I partiti quella volta avevano infatti preferito tenersi defilati, meglio non mettere fuori troppo il naso. Tirava aria di tempesta per loro, essendo appena esplosa la vicenda di Tangentopoli. Perciò le forze politiche che avevano tradizionalmente governato la città, ossia quelle di sinistra, tra cui era dominus il partito comunista, candidarono un signore che con la loro storia non c’entrava molto.
Si chiamava Adriano Sansa e aveva fama di galantuomo progressista, essendo stato uno di quei “pretori d’assalto” che negli anni settanta avevano fatto tremare con le loro inchieste i locali gruppi di potere. Specie quei potentati dell’economia e della politica convinti che l’inquinamento dell’aria, dell’acqua e del cibo godesse di un sovrano diritto di impunità.
Sansa venne dunque eletto suscitando anche un certo entusiasmo intorno alla sua persona. Il che però non piacque troppo a una certa nomenklatura di partito, la quale iniziò a trovarlo rigido, troppo rigido, nel pretendere il rispetto delle regole. Come succede ovunque in questi casi, venne dunque accusato di non sapere “dialogare con la sua maggioranza”, di essere troppo “chiuso” di fronte alle istanze e alle domande che provenivano dal proprio elettorato. Voci che si intensificarono man mano che ci si andava avvicinando al rinnovo della carica.
Il guaio è che Sansa era tuttavia convinto di avere agito, pur con le sue “rigidità”, nell’interesse della città e magari anche dei partiti che la governavano. Così quando gli fu prospettata la necessità della sua sostituzione sulla poltrona di sindaco già al finire del primo mandato, si mostrò recalcitrante. “Ingrato”, dovette pensare qualcuno.
Fu dunque messa in atto nei suoi confronti una esemplare offensiva di persuasione. Di quelle che devono servire a mettere le cose in chiaro senza che possa sopravvivere alcuna ambiguità.
Diceva a questo punto la storiella che fu impartita al giudice ribelle una memorabile lezione di pedagogia politica. Più precisamente raccontavano i meglio informati che un giorno il “compagno segretario” aveva invitato il sindaco in scadenza a fare una piacevole passeggiata con lui intorno al centro della città.
Invito che Sansa aveva vissuto con curiosità. Sia perché voleva capire se si potesse trovare un’intesa sulla sua ricandidatura sia perché la meta della passeggiata si rivelò ben presto essere la panchina di un pubblico giardino, sede certo anomala per un incontro tra politici di mondo.
Ebbene, la panchina dimostrò invece la sua funzione formativa. Fu quando davanti ai due convenuti comparve a costeggiare il giardino un camion apparentemente insignificante ma che, almeno nella mente del compagno segretario, era tutt’altro che privo di significato.
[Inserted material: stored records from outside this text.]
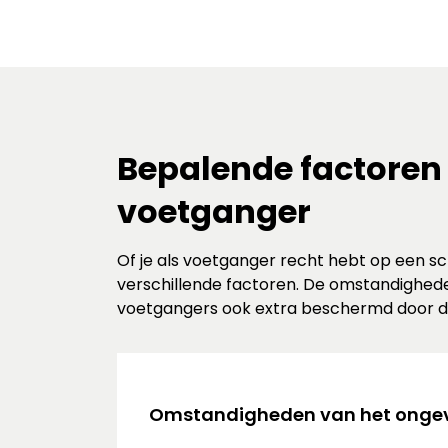
Bepalende factoren 
voetganger
Of je als voetganger recht hebt op een s
verschillende factoren. De omstandighede
voetgangers ook extra beschermd door de 
Omstandigheden van het ongeva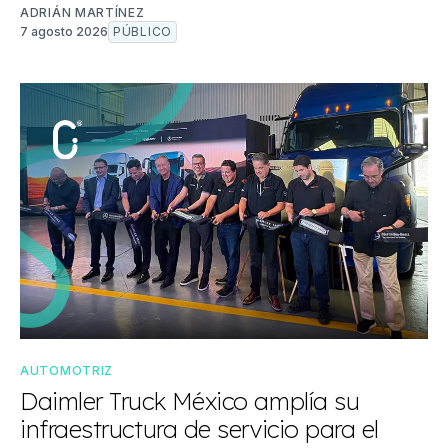
ADRIÁN MARTÍNEZ
7 agosto 2026
PÚBLICO
AUTOMOTRIZ
Daimler Truck México amplía su
infraestructura de servicio para el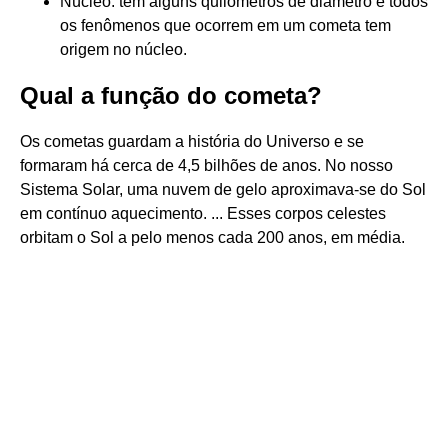
Núcleo: tem alguns quilômetros de diâmetro e todos
os fenômenos que ocorrem em um cometa tem
origem no núcleo.
Qual a função do cometa?
Os cometas guardam a história do Universo e se
formaram há cerca de 4,5 bilhões de anos. No nosso
Sistema Solar, uma nuvem de gelo aproximava-se do Sol
em contínuo aquecimento. ... Esses corpos celestes
orbitam o Sol a pelo menos cada 200 anos, em média.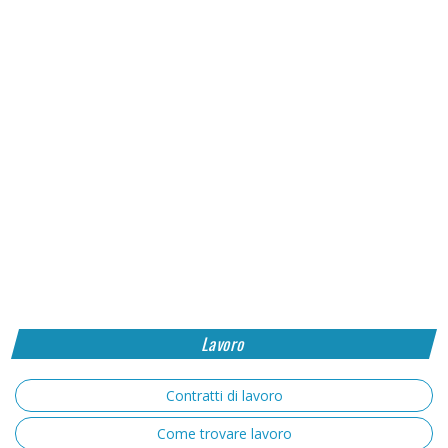
Lavoro
Contratti di lavoro
Come trovare lavoro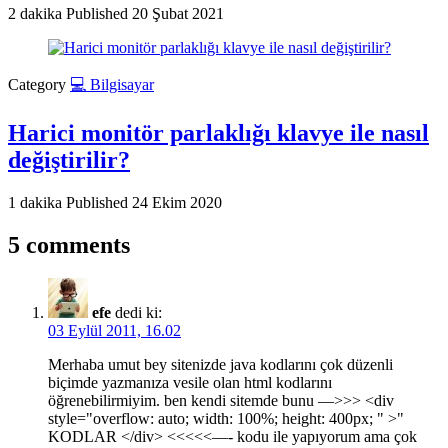
2 dakika
Published
20 Şubat 2021
Category
💻 Bilgisayar
Harici monitör parlaklığı klavye ile nasıl
değiştirilir?
1 dakika
Published
24 Ekim 2020
5 comments
efe
dedi ki:
03 Eylül 2011, 16.02
Merhaba umut bey sitenizde java kodlarını çok düzenli
biçimde yazmanıza vesile olan html kodlarını
öğrenebilirmiyim. ben kendi sitemde bunu —>>> <div
style="overflow: auto; width: 100%; height: 400px; " >"
KODLAR </div> <<<<<—- kodu ile yapıyorum ama çok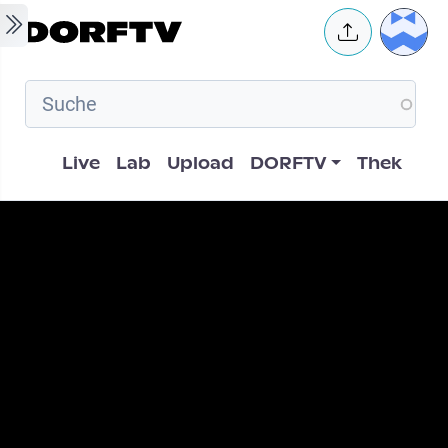
Skip to main content
User 
Hauptnavigation
Live
Lab
Upload
DORFTV
Thek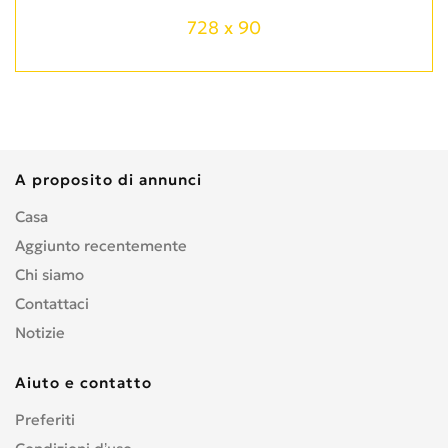
728 x 90
A proposito di annunci
Casa
Aggiunto recentemente
Chi siamo
Contattaci
Notizie
Aiuto e contatto
Preferiti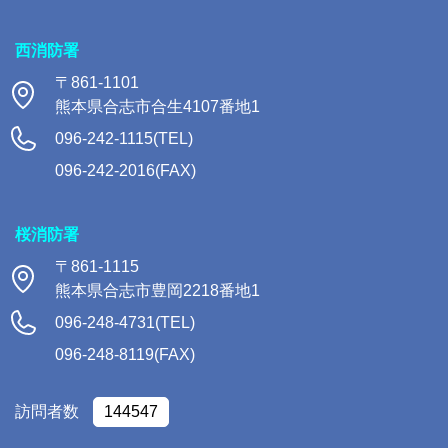
西消防署
〒861-1101
熊本県合志市合生4107番地1
096-242-1115(TEL)
096-242-2016(FAX)
桜消防署
〒861-1115
熊本県合志市豊岡2218番地1
096-248-4731(TEL)
096-248-8119(FAX)
訪問者数
144547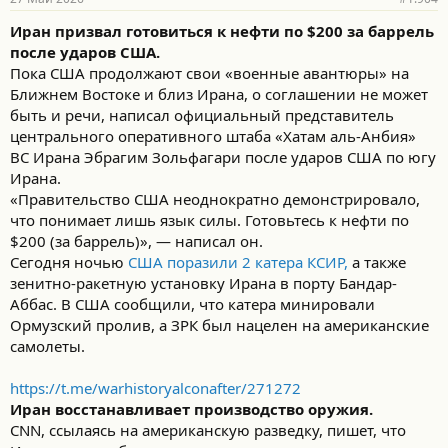
Иран призвал готовиться к нефти по $200 за баррель
после ударов США.
Пока США продолжают свои «военные авантюры» на
Ближнем Востоке и близ Ирана, о соглашении не может
быть и речи, написал официальный представитель
центрального оперативного штаба «Хатам аль-Анбия»
ВС Ирана Эбрагим Зольфагари после ударов США по югу
Ирана.
«Правительство США неоднократно демонстрировало,
что понимает лишь язык силы. Готовьтесь к нефти по
$200 (за баррель)», — написал он.
Сегодня ночью
США поразили 2 катера КСИР,
а также
зенитно-ракетную установку Ирана в порту Бандар-
Аббас. В США сообщили, что катера минировали
Ормузский пролив, а ЗРК был нацелен на американские
самолеты.
https://t.me/warhistoryalconafter/271272
Иран восстанавливает производство оружия.
CNN, ссылаясь на американскую разведку, пишет, что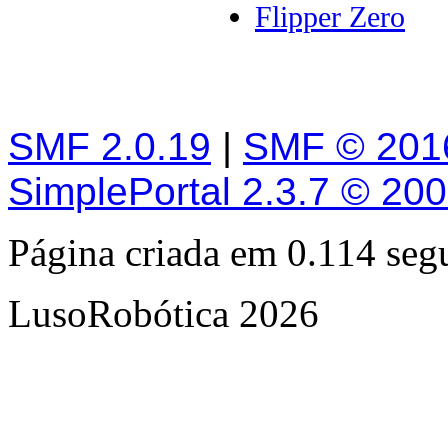
Flipper Zero
SMF 2.0.19
|
SMF © 201
SimplePortal 2.3.7 © 20
Página criada em 0.114 se
LusoRobótica 2026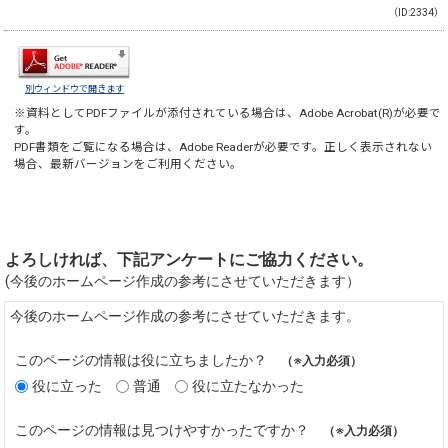
（ID:2334）
別ウィンドウで開きます
※資料としてPDFファイルが添付されている場合は、
Adobe Acrobat(R)
が必要で
す。
PDF書類をご覧になる場合は、
Adobe Reader
が必要です。正しく表示されない
場合、最新バージョンをご利用ください。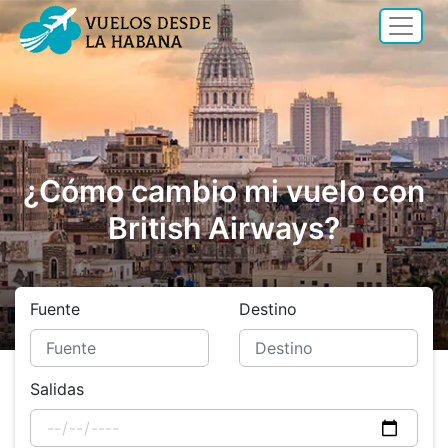
¿Cómo cambio mi vuelo con
British Airways?
Fuente
Destino
Salidas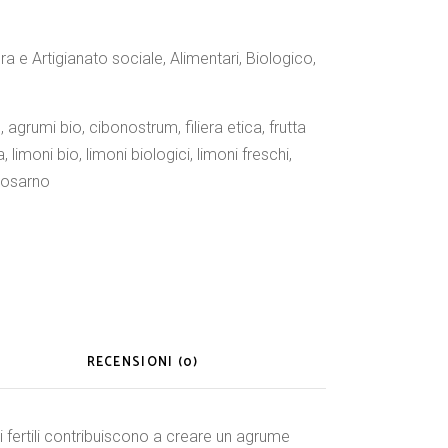
ura e Artigianato sociale
,
Alimentari
,
Biologico
,
e
,
agrumi bio
,
cibonostrum
,
filiera etica
,
frutta
a
,
limoni bio
,
limoni biologici
,
limoni freschi
,
rosarno
RECENSIONI (0)
i fertili contribuiscono a creare un agrume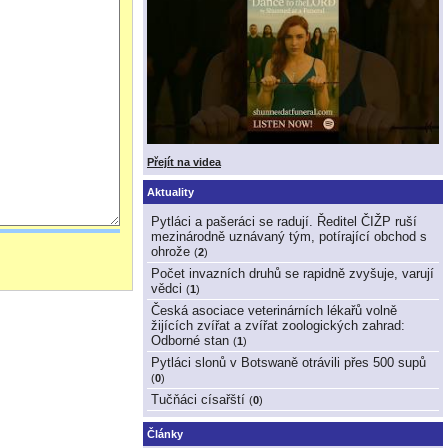
Přejít na videa
Aktuality
Pytláci a pašeráci se radují. Ředitel ČIŽP ruší
mezinárodně uznávaný tým, potírající obchod s
ohrože
(
2
)
Počet invazních druhů se rapidně zvyšuje, varují
vědci
(
1
)
Česká asociace veterinárních lékařů volně
žijících zvířat a zvířat zoologických zahrad:
Odborné stan
(
1
)
Pytláci slonů v Botswaně otrávili přes 500 supů
(
0
)
Tučňáci císařští
(
0
)
Články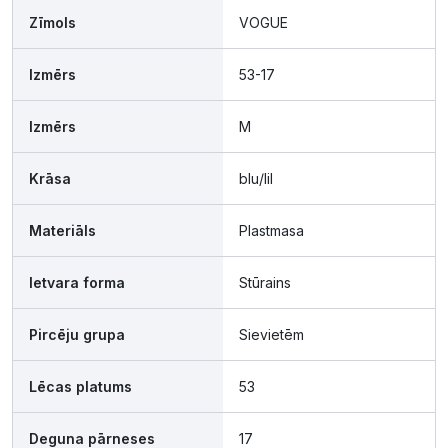
Zīmols
VOGUE
Izmērs
53-17
Izmērs
M
Krāsa
blu/lil
Materiāls
Plastmasa
Ietvara forma
Stūrains
Pircēju grupa
Sievietēm
Lēcas platums
53
Deguna pārneses
17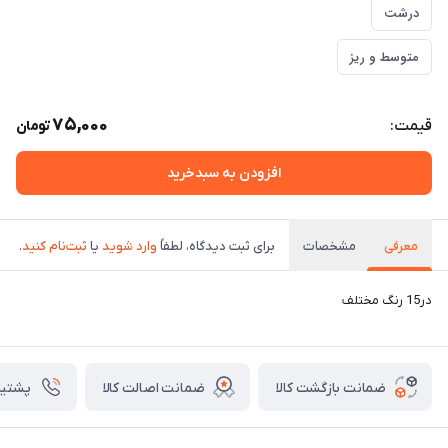
درشت
متوسط و ریز
75,000
قیمت:
تومان
افزودن به سبدخرید
معرفی
مشخصات
برای ثبت دیدگاه، لطفاً
وارد شوید
یا
ثبت‌نام کنید
.
در15 رنگ مختلف
ضمانت بازگشت کالا
ضمانت اصالت کالا
پشتیبانی ۴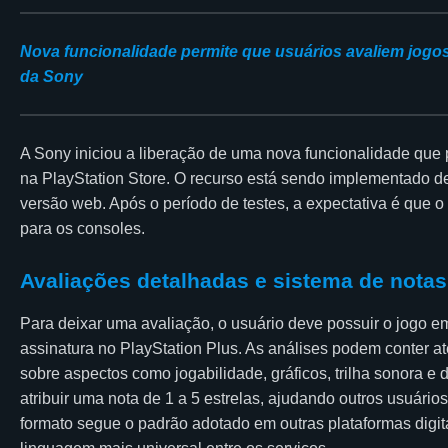
Nova funcionalidade permite que usuários avaliem jogos 
da Sony
A Sony iniciou a liberação de uma nova funcionalidade que
na PlayStation Store. O recurso está sendo implementado de
versão web. Após o período de testes, a expectativa é que 
para os consoles.
Avaliações detalhadas e sistema de notas
Para deixar uma avaliação, o usuário deve possuir o jogo em
assinatura no PlayStation Plus. As análises podem conter a
sobre aspectos como jogabilidade, gráficos, trilha sonora 
atribuir uma nota de 1 a 5 estrelas, ajudando outros usuários
formato segue o padrão adotado em outras plataformas dig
L’uomo infatti alzò didascalicamente il dito a indicare il camionista ignaro. Sansa non capì subito. Ma bastò un attimo.
“Lo vedi quel camionista?”. Il sindaco in scadenza si aspettava chissà quale confidenza. Tipo “è mio figlio”, oppure “è un nostro militante”. Il compagno segretario gli rivelò invece un’altra cosa: “Ecco, se io voglio diventa lui il sindaco di Genova”.
Per chiarire che il sindaco in scadenza non aveva alcun valore. Per umiliarlo: ma quale storia personale, quale lotta all’inquinamento.
Come sia finita a Sansa non tutti lo sanno. Ha continuato a fare bene il giudice. Ha scritto libri e poesie molto belle, alcune dedicate alla moglie amatissima.
Come sia finita invece a Genova, un passo dietro l’altro, ognun lo sa. Chissà che non sia incominciato tutto su quella panchina.